Objectives/Goals: Predictive performance alone may not determine a model’s clinical utility. Neurobiological changes in obesity alter brain structures, but traditional voxel-based morphometry is limited to group-level analysis. We propose a probabilistic model with uncertainty heatmaps to improve interpretability and personalized prediction. Methods/Study Population: The data for this study are sourced from the Human Connectome Project (HCP), with approval from the Washington University in St. Louis Institutional Review Board. We preprocessed raw T1-weighted structural MRI scans from 525 patients using an automated pipeline. The dataset is divided into training (357 cases), calibration (63 cases), and testing (105 cases). Our probabilistic model is a convolutional neural network (CNN) with dropout regularization. It generates a prediction set containing high-probability correct predictions using conformal prediction techniques, which add an uncertainty layer to the CNN. Additionally, gradient-based localization mapping is employed to identify brain regions associated with low uncertainty cases.

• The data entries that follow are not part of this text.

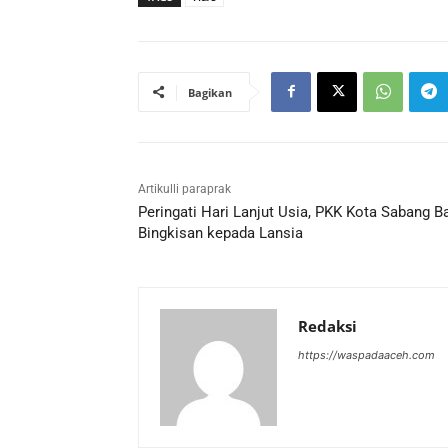
Bagikan
Artikulli paraprak
Peringati Hari Lanjut Usia, PKK Kota Sabang B
Bingkisan kepada Lansia
Redaksi
https://waspadaaceh.com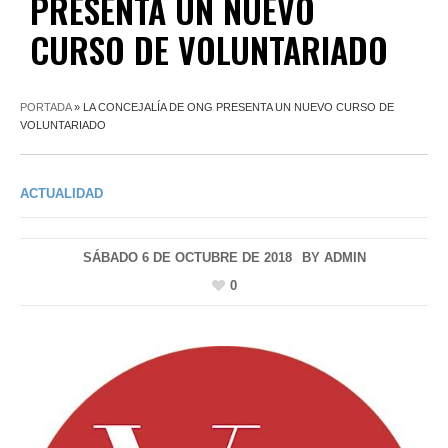
PRESENTA UN NUEVO
CURSO DE VOLUNTARIADO
PORTADA
»
LA CONCEJALÍA DE ONG PRESENTA UN NUEVO CURSO DE
VOLUNTARIADO
ACTUALIDAD
SÁBADO 6 DE OCTUBRE DE 2018
BY
ADMIN
0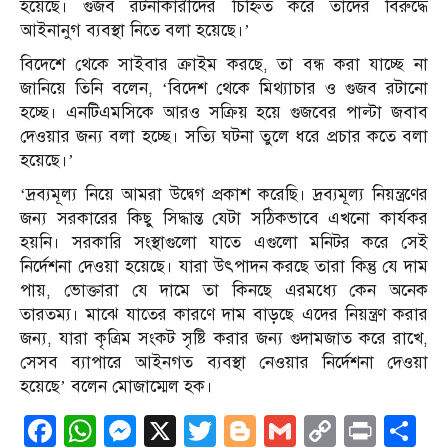
হয়েছে। গুজব রটনাকারীদের চিহ্নিত করে তাদের বিরুদ্ধে
আইনানুগ ব্যবস্থা নিতে বলা হয়েছে।’
বিদেশে থেকে সাইবার ক্রাইম করছে, তা বন্ধ করা যাচ্ছে না
জানিয়ে তিনি বলেন, ‘বিদেশ থেকে মিথ্যাচার ও গুজব রটানো
হচ্ছে। এনটিএমসিকে আরও সক্রিয় হয়ে গুজবের পাল্টা জবাব
দেওয়ার জন্য বলা হচ্ছে। সত্যি ঘটনা তুলে ধরে প্রচার কতে বলা
হয়েছে।’
‘দ্রব্যমূল্য নিয়ে আমরা উদ্বেগ প্রকাশ করেছি। দ্রব্যমূল্য নিয়ন্ত্রণের
জন্য সরকারের কিছু সিদ্ধান্ত যেটা সঠিকভাবে এখনো কার্যকর
হয়নি। সরকারি সংস্থাগুলো যাতে এগুলো মনিটর করে সেই
নির্দেশনা দেওয়া হয়েছে। যারা উৎপাদন করছে তারা কিন্তু যে দাম
পায়, ভোক্তারা যে দামে তা কিনছে এরমধ্যে কেন অনেক
তারতম্য। মাঝে যাতের কারণে দাম বাড়ছে এদের নিয়ন্ত্রণ করার
জন্য, যারা কৃত্রিম সংকট সৃষ্টি করার জন্য গুদামজাত করে রাখে,
সেসব ব্যাপারে আইনগত ব্যবস্থা নেওয়ার নির্দেশনা দেওয়া
হয়েছে’ বলেন মোজাম্মেল হক।
Facebook
WhatsApp
Messenger
X
Twitter
Blogger
Gmail
Copy
Print
S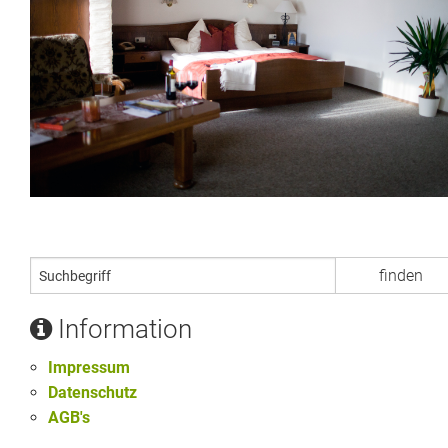
Information
Impressum
Datenschutz
AGB's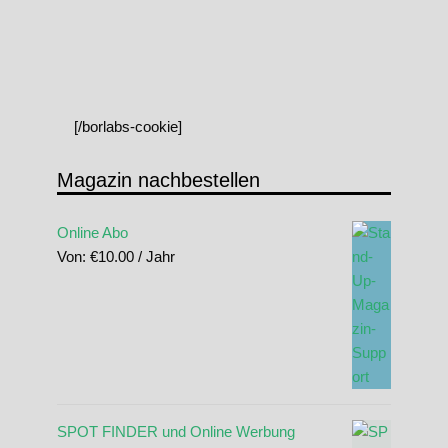
[/borlabs-cookie]
Magazin nachbestellen
Online Abo
Von:
€
10.00
/ Jahr
SPOT FINDER und Online Werbung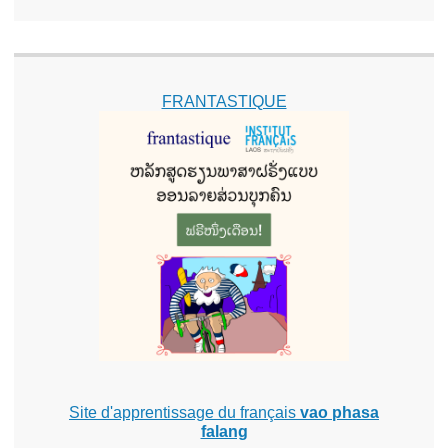
FRANTASTIQUE
Site d'apprentissage du français
vao phasa
falang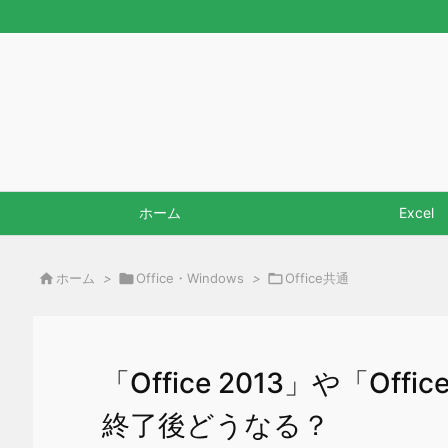
ホーム
Excel

ホーム
>

Office・Windows
>

Office共通
「Office 2013」や「Of
終了後どうなる？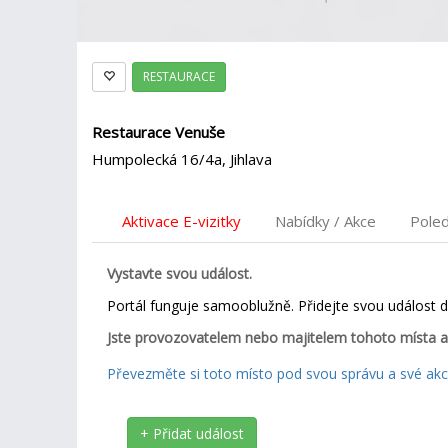
RESTAURACE
Restaurace Venuše
Humpolecká 16/4a, Jihlava
Aktivace E-vizitky
Nabídky / Akce
Pole
Vystavte svou událost.
Portál funguje samooblužně. Přidejte svou událost 
Jste provozovatelem nebo majitelem tohoto místa a
Převezměte si toto místo pod svou správu a své akce
+ Přidat událost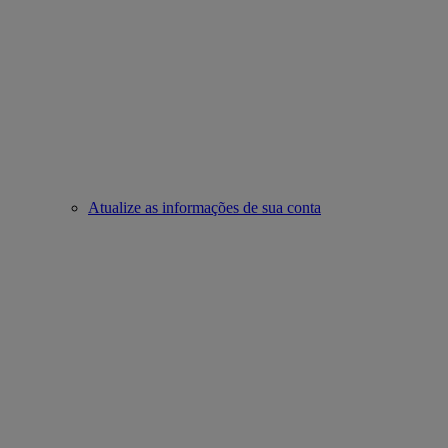
Atualize as informações de sua conta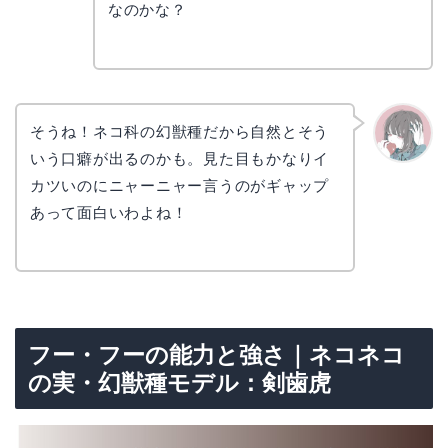
コ
なのかな？
そうね！ネコ科の幻獣種だから自然とそう
いう口癖が出るのかも。見た目もかなりイ
かえで
カツいのにニャーニャー言うのがギャップ
あって面白いわよね！
フー・フーの能力と強さ｜ネコネコ
の実・幻獣種モデル：剣歯虎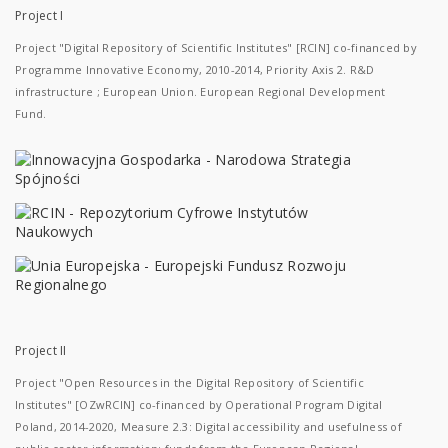
Project I
Project "Digital Repository of Scientific Institutes" [RCIN] co-financed by
Programme Innovative Economy, 2010-2014, Priority Axis 2. R&D
infrastructure ; European Union. European Regional Development
Fund.
Project II
Project "Open Resources in the Digital Repository of Scientific
Institutes" [OZwRCIN] co-financed by Operational Program Digital
Poland, 2014-2020, Measure 2.3: Digital accessibility and usefulness of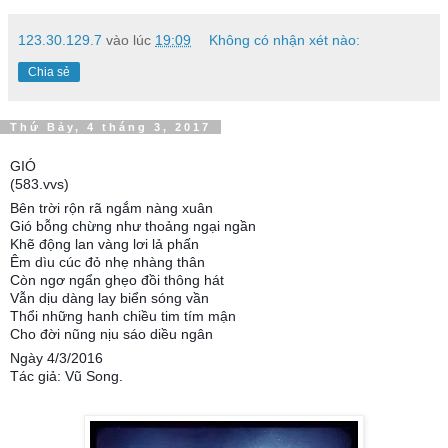
123.30.129.7
vào lúc
19:09
Không có nhận xét nào:
Chia sẻ
Thứ Bảy, 4 tháng 3, 2017
GIÓ
(583.vvs)
Bên trời rộn rã ngắm nàng xuân
Gió bỗng chừng như thoảng ngại ngần
Khẽ động lan vàng lơi lả phấn
Êm dìu cúc đỏ nhẹ nhàng thân
Còn ngơ ngẩn ghẹo đồi thông hát
Vẫn dịu dàng lay biển sóng vần
Thổi những hanh chiều tim tím mận
Cho đời nũng nịu sáo diều ngân
Ngày 4/3/2016
Tác giả: Vũ Song.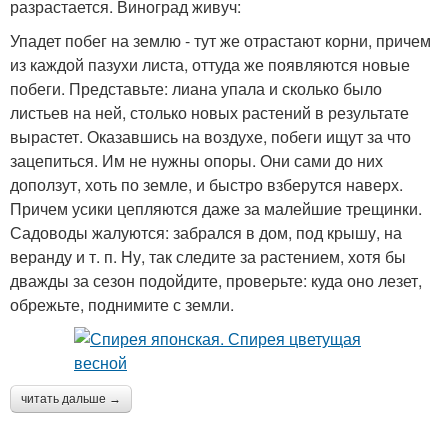
разрастается. Виноград живуч:
Упадет побег на землю - тут же отрастают корни, причем
из каждой пазухи листа, оттуда же появляются новые
побеги. Представьте: лиана упала и сколько было
листьев на ней, столько новых растений в результате
вырастет. Оказавшись на воздухе, побеги ищут за что
зацепиться. Им не нужны опоры. Они сами до них
доползут, хоть по земле, и быстро взберутся наверх.
Причем усики цепляются даже за малейшие трещинки.
Садоводы жалуются: забрался в дом, под крышу, на
веранду и т. п. Ну, так следите за растением, хотя бы
дважды за сезон подойдите, проверьте: куда оно лезет,
обрежьте, поднимите с земли.
читать дальше →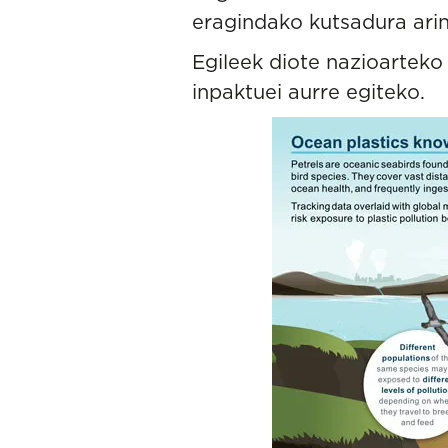
eragindako kutsadura arin
Egileek diote nazioarteko 
inpaktuei aurre egiteko.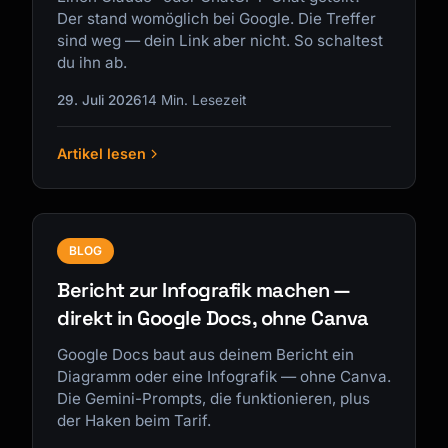
Der stand womöglich bei Google. Die Treffer
sind weg — dein Link aber nicht. So schaltest
du ihn ab.
29. Juli 2026
14 Min. Lesezeit
Artikel lesen
BLOG
Bericht zur Infografik machen —
direkt in Google Docs, ohne Canva
Google Docs baut aus deinem Bericht ein
Diagramm oder eine Infografik — ohne Canva.
Die Gemini-Prompts, die funktionieren, plus
der Haken beim Tarif.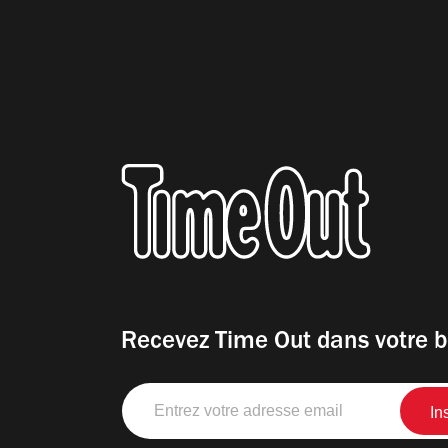
Recevez Time Out dans votre b
Entrez
votre
adresse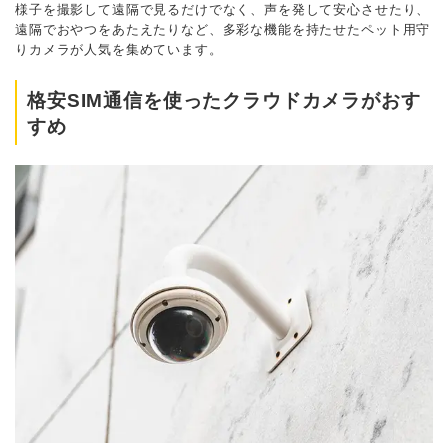
様子を撮影して遠隔で見るだけでなく、声を発して安心させたり、
遠隔でおやつをあたえたりなど、多彩な機能を持たせたペット用守
りカメラが人気を集めています。
格安SIM通信を使ったクラウドカメラがおす
すめ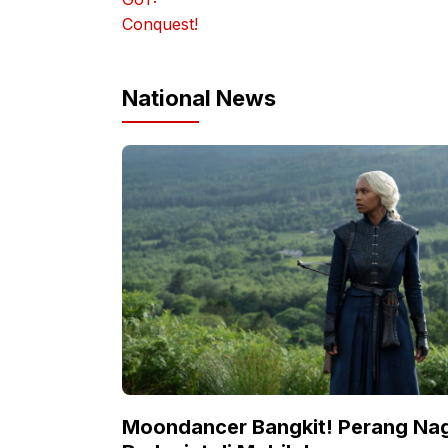
National News
Moondancer Bangkit! Perang Na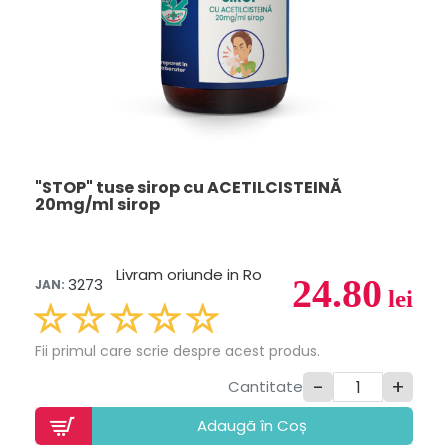
"STOP" tuse sirop cu ACETILCISTEINĂ
20mg/ml sirop
Livram oriunde in Ro
24.80
3273
JAN:
lei
Fii primul care scrie despre acest produs.
-
+
Cantitate
Adaugã în Coș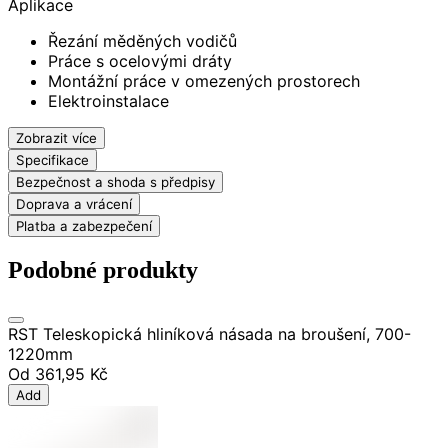
Aplikace
Řezání měděných vodičů
Práce s ocelovými dráty
Montážní práce v omezených prostorech
Elektroinstalace
Zobrazit více
Specifikace
Bezpečnost a shoda s předpisy
Doprava a vrácení
Platba a zabezpečení
Podobné produkty
RST Teleskopická hliníková násada na broušení, 700-
1220mm
Od
361,95 Kč
Add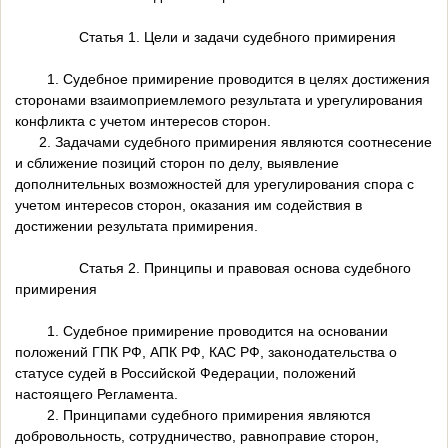
Статья 1. Цели и задачи судебного примирения
1. Судебное примирение проводится в целях достижения
сторонами взаимоприемлемого результата и урегулирования
конфликта с учетом интересов сторон.
2. Задачами судебного примирения являются соотнесение
и сближение позиций сторон по делу, выявление
дополнительных возможностей для урегулирования спора с
учетом интересов сторон, оказания им содействия в
достижении результата примирения.
Статья 2. Принципы и правовая основа судебного
примирения
1. Судебное примирение проводится на основании
положений ГПК РФ, АПК РФ, КАС РФ, законодательства о
статусе судей в Российской Федерации, положений
настоящего Регламента.
2. Принципами судебного примирения являются
добровольность, сотрудничество, равноправие сторон,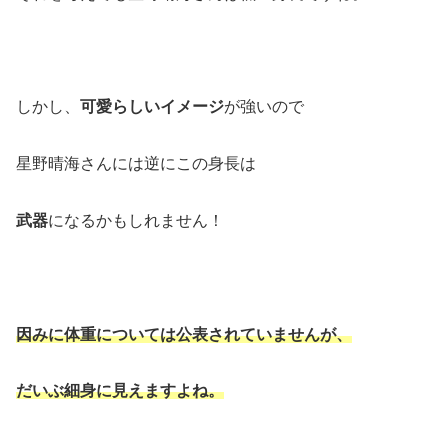
しかし、
可愛らしいイメージ
が強いので
星野晴海さんには逆にこの身長は
武器
になるかもしれません！
因みに体重については公表されていませんが、
だいぶ細身に見えますよね。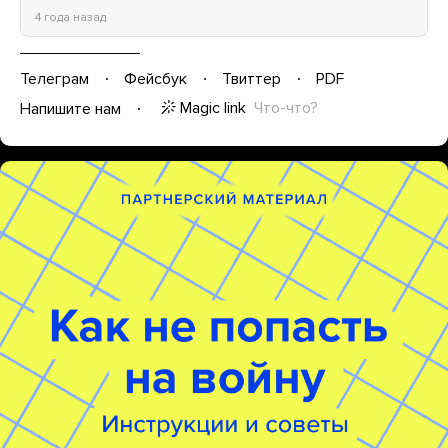
4 года назад
Телеграм
Фейсбук
Твиттер
PDF
Magic link
Что-что?
Напишите нам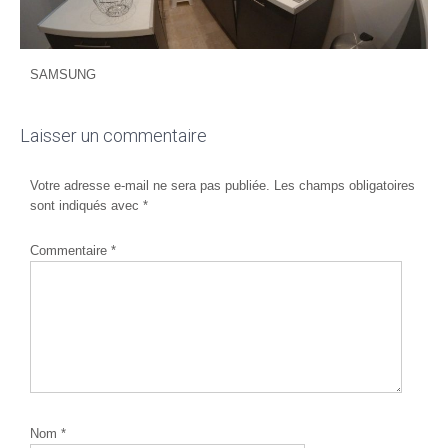
SAMSUNG
Laisser un commentaire
Votre adresse e-mail ne sera pas publiée.
Les champs obligatoires
sont indiqués avec
*
Commentaire
*
Nom
*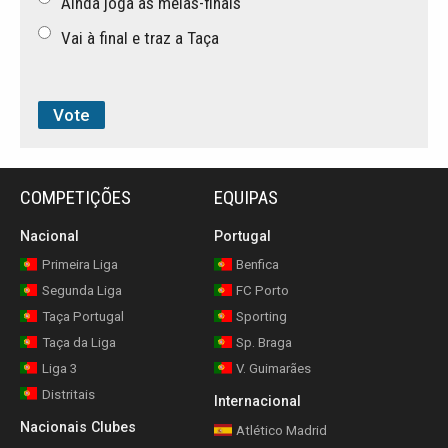
Ainda joga as meias-finais
Vai à final e traz a Taça
COMPETIÇÕES
EQUIPAS
Nacional
Portugal
Primeira Liga
Benfica
Segunda Liga
FC Porto
Taça Portugal
Sporting
Taça da Liga
Sp. Braga
Liga 3
V. Guimarães
Distritais
Internacional
Nacionais Clubes
Atlético Madrid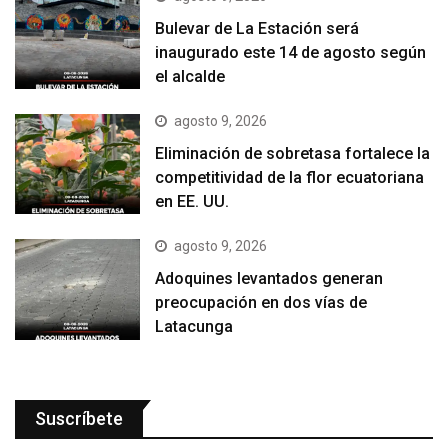
Bulevar de La Estación será
inaugurado este 14 de agosto según
el alcalde
agosto 9, 2026
Eliminación de sobretasa fortalece la
competitividad de la flor ecuatoriana
en EE. UU.
agosto 9, 2026
Adoquines levantados generan
preocupación en dos vías de
Latacunga
Suscríbete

Results/Anticipated Results: The performance of the computational conformal model is evaluated using training and testing data with varying dropout rates from 0.1 to 0.5. The best results are achieved with a dropout rate of 0.5, yielding a fivefold cross-validated average precision of 72.19% and an F1-score of 70.66%. Additionally, the model provides probabilistic uncertainty quantification along with gradient-based localization maps that identify key brain regions, including the temporal lobe, putamen, caudate, and occipital lobe, relevant to obesity prediction. Comparisons with standard segmented brain atlases and existing literature highlight that our model’s uncertainty quantification mapping offers complementary evidence linking obesity to structural brain regions. Discussion/Significance of Impact: This research offers two significant advancements. First, it introduces a probabilistic model for predicting obesity from structural magnetic resonance imaging data, focusing on uncertainty quantification for reliable results. Second, it improves interpretability using localization maps to identify key brain regions linked to obesity.